A seeding amplification assay with spatial resolution that visualises protein misfolding and aggregation in intact biological samples to study the mechanisms of neurodegeneration and cross-seeding between diseases.
Proposed Use
- Neurodegenerative Disease Research: greater depth of investigation into misfolded proteins in diseases like Parkinson’s and Alzheimer’s, advancing understanding of disease mechanisms
- Biomarker Development: revealing early diagnostic markers for neurodegenerative diseases for tailored treatments in personalized medicine.
- Clinical Diagnostics: improving the depth and complexity for early detection of neurodegenerative diseases through protein misfolding analysis in healthcare.
Problem Addressed
Neurodegenerative diseases, such as Alzheimer’s, Parkinson’s, and prion diseases, are caused by the misfolding and accumulation of protein aggregates, leading to brain cell dysfunction and death. With global aging populations, these diseases are increasingly prevalent, with Alzheimer’s affecting over 50 million people globally and Parkinson’s impacting more than 10 million. As the burden of these diseases grows, early diagnosis and effective treatments remain critical.
Current diagnostic methods, like MRI, PET scans, and CSF protein biomarker analysis, are more effective in later stages and often fail to detect early misfolding or disease progression. Parkinson’s disease is diagnosed based on motor symptoms, which emerge only after significant neurodegeneration. Seed amplification assays hold promise but lack spatial resolution, making it difficult to understand where misfolding begins and how it spreads within tissues. These limitations highlight the need for more precise, complex, and early diagnostic tools for better patient care and therapeutic development.
Technology overview
This technology is a seed amplification assay with spatial resolution that enables the visualisation of protein misfolding and aggregation within tissue samples. By applying recombinant proteins to intact biological samples, the system tracks the seeding activity of misfolded proteins, such as alpha-synuclein and tau, in situ, providing spatially precise data on how these proteins propagate across cells and anatomical regions. This method can use standard histological techniques to prepare tissue samples, followed by incubation in a controlled environment to detect misfolding, which is then visualised using immunohistochemistry, fluorescence microscopy, or microplate-based screening. Preliminary testing with human post-mortem tissue has yielded promising results, demonstrating the ability to observe protein seeding in situ, providing insights into disease mechanisms that were previously inaccessible. The technology could also be applied to any intact biological sample, such as animal tissue, engineered cell lines and tissues, and even patient-derived cells.
Benefits
- Spatial Resolution: Visualises protein misfolding at cellular and subcellular levels.

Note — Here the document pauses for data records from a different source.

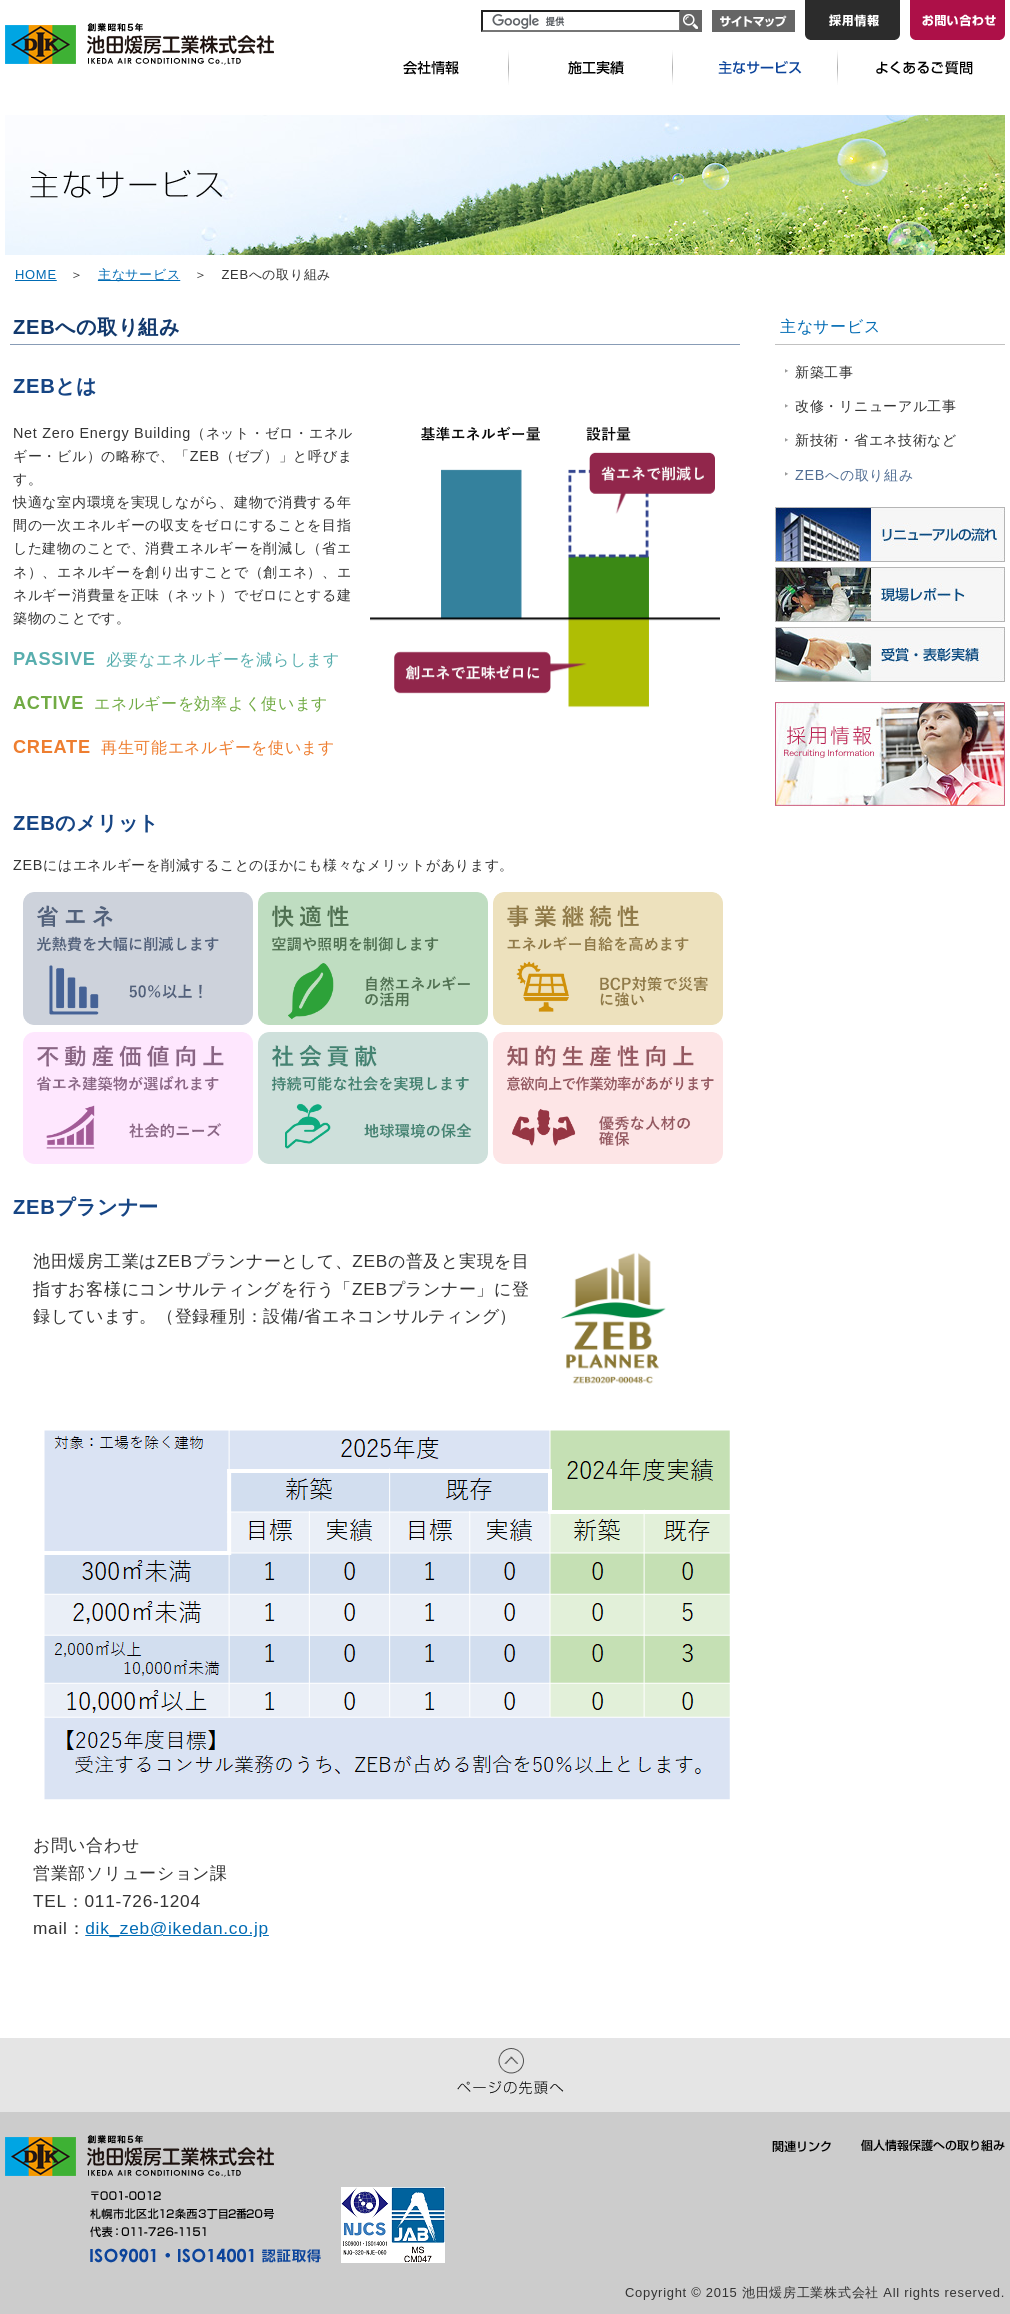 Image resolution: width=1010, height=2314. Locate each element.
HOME (36, 274)
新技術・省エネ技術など (876, 440)
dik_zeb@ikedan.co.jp (177, 1928)
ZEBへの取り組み (854, 475)
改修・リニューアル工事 (876, 406)
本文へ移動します (0, 2)
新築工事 (824, 372)
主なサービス (139, 274) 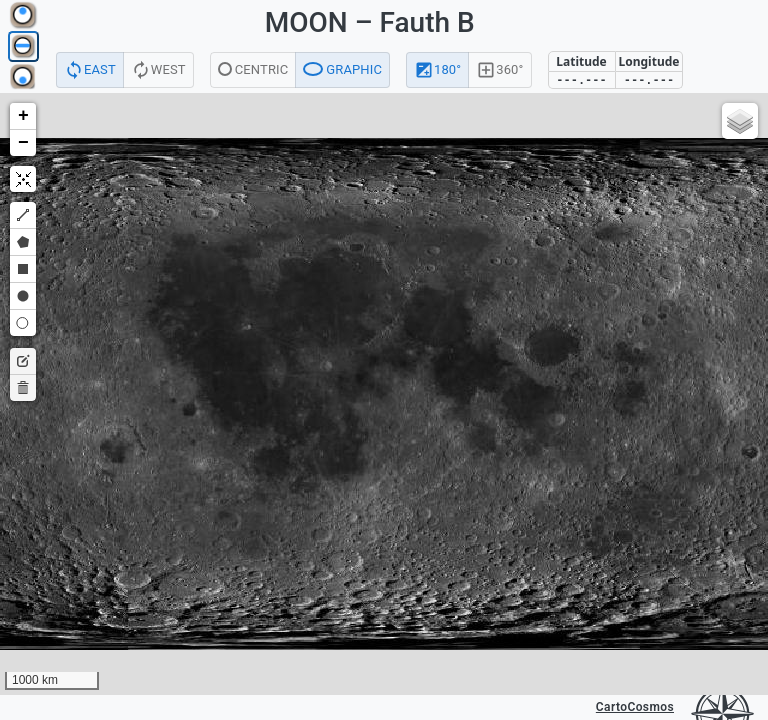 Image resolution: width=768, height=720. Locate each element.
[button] (23, 116)
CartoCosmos (635, 707)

- In Situ Analysis: Provides real-time observation of protein seeding in intact tissue.
- Real-time Tracking: Enables dynamic tracking of misfolding activity over time.
- Cross-Seeding Exploration: Studies protein interactions across diseases, advancing understanding of neurodegenerative mechanisms.
- Early Diagnosis: Enhances early detection of protein misfolding.
Intellectual property information
UK Priority Application -GB2410222.0 -In situ seeding amplification assay
Inventor information
Dr Javier Alegre-Abarrategui: Director of Neuropathology of the MS & PD Tissue Bank at Imperial College as well as a Senior Clinical Lecturer in Neuropathology at the Department of Brain Sciences and a Consultant Neuropathologist at Charing Cross Hospital.